• **WHAT IS BEING ASKED**:
All of the data needs to be repeated exactly.

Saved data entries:
BEGIN
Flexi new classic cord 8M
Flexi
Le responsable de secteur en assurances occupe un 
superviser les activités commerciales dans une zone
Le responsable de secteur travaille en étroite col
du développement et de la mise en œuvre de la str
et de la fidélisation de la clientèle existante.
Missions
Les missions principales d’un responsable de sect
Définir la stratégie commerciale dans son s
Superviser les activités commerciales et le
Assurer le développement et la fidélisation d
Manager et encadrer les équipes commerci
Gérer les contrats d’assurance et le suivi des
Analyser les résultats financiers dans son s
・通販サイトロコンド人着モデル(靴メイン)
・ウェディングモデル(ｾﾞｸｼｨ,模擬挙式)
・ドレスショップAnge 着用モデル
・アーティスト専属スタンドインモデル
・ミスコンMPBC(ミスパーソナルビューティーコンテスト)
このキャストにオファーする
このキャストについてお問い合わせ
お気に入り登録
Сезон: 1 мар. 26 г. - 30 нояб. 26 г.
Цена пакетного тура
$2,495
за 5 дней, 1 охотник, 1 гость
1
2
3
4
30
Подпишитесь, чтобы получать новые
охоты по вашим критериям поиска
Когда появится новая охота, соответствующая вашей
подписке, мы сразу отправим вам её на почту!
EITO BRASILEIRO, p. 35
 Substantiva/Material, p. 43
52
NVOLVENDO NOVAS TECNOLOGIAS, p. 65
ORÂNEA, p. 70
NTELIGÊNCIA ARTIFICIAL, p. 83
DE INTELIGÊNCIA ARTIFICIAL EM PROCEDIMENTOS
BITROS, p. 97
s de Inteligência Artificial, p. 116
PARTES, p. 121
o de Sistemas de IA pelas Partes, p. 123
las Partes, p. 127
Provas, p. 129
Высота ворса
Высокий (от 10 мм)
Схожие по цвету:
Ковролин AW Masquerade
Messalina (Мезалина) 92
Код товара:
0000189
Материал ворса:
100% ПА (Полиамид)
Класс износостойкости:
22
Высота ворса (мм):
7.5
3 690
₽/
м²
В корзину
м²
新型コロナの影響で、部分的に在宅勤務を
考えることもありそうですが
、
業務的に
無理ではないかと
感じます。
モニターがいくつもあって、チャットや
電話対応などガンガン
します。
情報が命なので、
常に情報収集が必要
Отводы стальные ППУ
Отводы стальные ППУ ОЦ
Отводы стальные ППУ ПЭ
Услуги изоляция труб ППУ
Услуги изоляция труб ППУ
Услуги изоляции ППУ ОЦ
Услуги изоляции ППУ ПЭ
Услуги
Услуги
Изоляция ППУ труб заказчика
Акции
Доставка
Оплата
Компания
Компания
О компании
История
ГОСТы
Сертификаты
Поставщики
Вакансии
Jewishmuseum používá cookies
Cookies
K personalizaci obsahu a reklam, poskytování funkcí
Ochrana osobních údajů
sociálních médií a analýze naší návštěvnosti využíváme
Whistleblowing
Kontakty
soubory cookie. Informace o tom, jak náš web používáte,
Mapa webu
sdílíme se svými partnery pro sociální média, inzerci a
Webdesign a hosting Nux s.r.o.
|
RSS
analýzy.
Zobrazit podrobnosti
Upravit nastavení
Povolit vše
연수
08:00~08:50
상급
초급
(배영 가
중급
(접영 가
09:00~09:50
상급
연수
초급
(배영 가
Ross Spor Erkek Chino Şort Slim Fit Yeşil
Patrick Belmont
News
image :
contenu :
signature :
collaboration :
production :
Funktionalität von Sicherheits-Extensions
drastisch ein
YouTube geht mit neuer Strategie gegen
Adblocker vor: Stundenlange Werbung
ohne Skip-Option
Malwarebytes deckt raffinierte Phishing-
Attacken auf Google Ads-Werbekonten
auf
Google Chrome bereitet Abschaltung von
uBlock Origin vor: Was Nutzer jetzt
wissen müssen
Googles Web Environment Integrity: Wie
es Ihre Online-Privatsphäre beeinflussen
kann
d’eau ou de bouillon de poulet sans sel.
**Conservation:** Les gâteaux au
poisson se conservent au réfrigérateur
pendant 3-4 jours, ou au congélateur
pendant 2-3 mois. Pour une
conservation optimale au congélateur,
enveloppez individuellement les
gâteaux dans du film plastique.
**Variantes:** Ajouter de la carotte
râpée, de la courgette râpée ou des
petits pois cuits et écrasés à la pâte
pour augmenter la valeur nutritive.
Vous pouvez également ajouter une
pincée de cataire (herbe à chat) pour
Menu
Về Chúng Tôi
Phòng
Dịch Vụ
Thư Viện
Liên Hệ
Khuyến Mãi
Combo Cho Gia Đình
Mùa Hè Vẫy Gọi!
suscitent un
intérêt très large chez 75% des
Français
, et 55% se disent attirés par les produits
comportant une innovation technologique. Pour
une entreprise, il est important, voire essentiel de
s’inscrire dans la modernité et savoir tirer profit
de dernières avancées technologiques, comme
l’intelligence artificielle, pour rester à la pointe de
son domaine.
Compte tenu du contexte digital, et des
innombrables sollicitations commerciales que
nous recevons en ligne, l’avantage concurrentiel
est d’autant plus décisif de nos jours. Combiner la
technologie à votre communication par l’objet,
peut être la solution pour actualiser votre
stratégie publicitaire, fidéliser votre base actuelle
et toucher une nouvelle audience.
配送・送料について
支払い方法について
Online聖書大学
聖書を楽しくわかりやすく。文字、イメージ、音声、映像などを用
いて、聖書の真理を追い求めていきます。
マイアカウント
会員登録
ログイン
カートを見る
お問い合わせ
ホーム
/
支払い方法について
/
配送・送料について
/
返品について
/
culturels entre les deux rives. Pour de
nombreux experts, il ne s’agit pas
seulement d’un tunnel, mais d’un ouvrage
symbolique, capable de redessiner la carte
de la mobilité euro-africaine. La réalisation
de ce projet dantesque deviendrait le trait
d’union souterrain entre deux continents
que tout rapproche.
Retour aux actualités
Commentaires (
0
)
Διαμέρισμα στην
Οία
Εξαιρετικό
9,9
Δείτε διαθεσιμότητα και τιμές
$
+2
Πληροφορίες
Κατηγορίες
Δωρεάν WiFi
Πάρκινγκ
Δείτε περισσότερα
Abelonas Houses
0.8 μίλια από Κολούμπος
END
• **PROBLEM SOLUTION**:
Flexi new classic cord 8M
Flexi
Le responsable de secteur en assurances occupe un 
superviser les activités commerciales dans une zone
Le responsable de secteur travaille en étroite col
du développement et de la mise en œuvre de la str
et de la fidélisation de la clientèle existante.
Missions
Les missions principales d’un responsable de sect
Définir la stratégie commerciale dans son s
Superviser les activités commerciales et le
Assurer le développement et la fidélisation d
Manager et encadrer les équipes commerci
Gérer les contrats d’assurance et le suivi des
Analyser les résultats financiers dans son s
・通販サイトロコンド人着モデル(靴メイン)
・ウェディングモデル(ｾﾞｸｼｨ,模擬挙式)
・ドレスショップAnge 着用モデル
・アーティスト専属スタンドインモデル
・ミスコンMPBC(ミスパーソナルビューティーコンテスト)
このキャストにオファーする
このキャストについてお問い合わせ
お気に入り登録
Сезон: 1 мар. 26 г. - 30 нояб. 26 г.
Цена пакетного тура
$2,495
за 5 дней, 1 охотник, 1 гость
1
2
3
4
30
Подпишитесь, чтобы получать новые
охоты по вашим критериям поиска
Когда появится новая охота, соответствующая вашей
подписке, мы сразу отправим вам её на почту!
EITO BRASILEIRO, p. 35
 Substantiva/Material, p. 43
52
NVOLVENDO NOVAS TECNOLOGIAS, p. 65
ORÂNEA, p. 70
NTELIGÊNCIA ARTIFICIAL, p. 83
DE INTELIGÊNCIA ARTIFICIAL EM PROCEDIMENTOS
BITROS, p. 97
s de Inteligência Artificial, p. 116
PARTES, p. 121
o de Sistemas de IA pelas Partes, p. 123
las Partes, p. 127
Provas, p. 129
Высота ворса
Высокий (от 10 мм)
Схожие по цвету:
Ковролин AW Masquerade
Messalina (Мезалина) 92
Код товара:
0000189
Материал ворса:
100% ПА (Полиамид)
Класс износостойкости:
22
Высота ворса (мм):
7.5
3 690
₽/
м²
В корзину
м²
新型コロナの影響で、部分的に在宅勤務を
考えることもありそうですが
、
業務的に
無理ではないかと
感じます。
モニターがいくつもあって、チャットや
電話対応などガンガン
します。
情報が命なので、
常に情報収集が必要
Отводы стальные ППУ
Отводы стальные ППУ ОЦ
Отводы стальные ППУ ПЭ
Услуги изоляция труб ППУ
Услуги изоляция труб ППУ
Услуги изоляции ППУ ОЦ
Услуги изоляции ППУ ПЭ
Услуги
Услуги
Изоляция ППУ труб заказчика
Акции
Доставка
Оплата
Компания
Компания
О компании
История
ГОСТы
Сертификаты
Поставщики
Вакансии
Jewishmuseum používá cookies
Cookies
K personalizaci obsahu a reklam, poskytování funkcí
Ochrana osobních údajů
sociálních médií a analýze naší návštěvnosti využíváme
Whistleblowing
Kontakty
soubory cookie. Informace o tom, jak náš web používáte,
Mapa webu
sdílíme se svými partnery pro sociální média, inzerci a
Webdesign a hosting Nux s.r.o.
|
RSS
analýzy.
Zobrazit podrobnosti
Upravit nastavení
Povolit vše
연수
08:00~08:50
상급
초급
(배영 가
중급
(접영 가
09:00~09:50
상급
연수
초급
(배영 가
Ross Spor Erkek Chino Şort Slim Fit Yeşil
Patrick Belmont
News
image :
contenu :
signature :
collaboration :
production :
Funktionalität von Sicherheits-Extensions
drastisch ein
YouTube geht mit neuer Strategie gegen
Adblocker vor: Stundenlange Werbung
ohne Skip-Option
Malwarebytes deckt raffinierte Phishing-
Attacken auf Google Ads-Werbekonten
auf
Google Chrome bereitet Abschaltung von
uBlock Origin vor: Was Nutzer jetzt
wissen müssen
Googles Web Environment Integrity: Wie
es Ihre Online-Privatsphäre beeinflussen
kann
d’eau ou de bouillon de poulet sans sel.
**Conservation:** Les gâteaux au
poisson se conservent au réfrigérateur
pendant 3-4 jours, ou au congélateur
pendant 2-3 mois. Pour une
conservation optimale au congélateur,
enveloppez individuellement les
gâteaux dans du film plastique.
**Variantes:** Ajouter de la carotte
râpée, de la courgette râpée ou des
petits pois cuits et écrasés à la pâte
pour augmenter la valeur nutritive.
Vous pouvez également ajouter une
pincée de cataire (herbe à chat) pour
Menu
Về Chúng Tôi
Phòng
Dịch Vụ
Thư Viện
Liên Hệ
Khuyến Mãi
Combo Cho Gia Đình
Mùa Hè Vẫy Gọi!
suscitent un
intérêt très large chez 75% des
Français
, et 55% se disent attirés par les produits
comportant une innovation technologique. Pour
une entreprise, il est important, voire essentiel de
s’inscrire dans la modernité et savoir tirer profit
de dernières avancées technologiques, comme
l’intelligence artificielle, pour rester à la pointe de
son domaine.
Compte tenu du contexte digital, et des
innombrables sollicitations commerciales que
nous recevons en ligne, l’avantage concurrentiel
est d’autant plus décisif de nos jours. Combiner la
technologie à votre communication par l’objet,
peut être la solution pour actualiser votre
stratégie publicitaire, fidéliser votre base actuelle
et toucher une nouvelle audience.
配送・送料について
支払い方法について
Online聖書大学
聖書を楽しくわかりやすく。文字、イメージ、音声、映像などを用
いて、聖書の真理を追い求めていきます。
マイアカウント
会員登録
ログイン
カートを見る
お問い合わせ
ホーム
/
支払い方法について
/
配送・送料について
/
返品について
/
culturels entre les deux rives. Pour de
nombreux experts, il ne s’agit pas
seulement d’un tunnel, mais d’un ouvrage
symbolique, capable de redessiner la carte
de la mobilité euro-africaine. La réalisation
de ce projet dantesque deviendrait le trait
d’union souterrain entre deux continents
que tout rapproche.
Retour aux actualités
Commentaires (
0
)
Διαμέρισμα στην
Οία
Εξαιρετικό
9,9
Δείτε διαθεσιμότητα και τιμές
$
+2
Πληροφορίες
Κατηγορίες
Δωρεάν WiFi
Πάρκινγκ
Δείτε περισσότερα
Abelonas Houses
0.8 μίλια από Κολούμπος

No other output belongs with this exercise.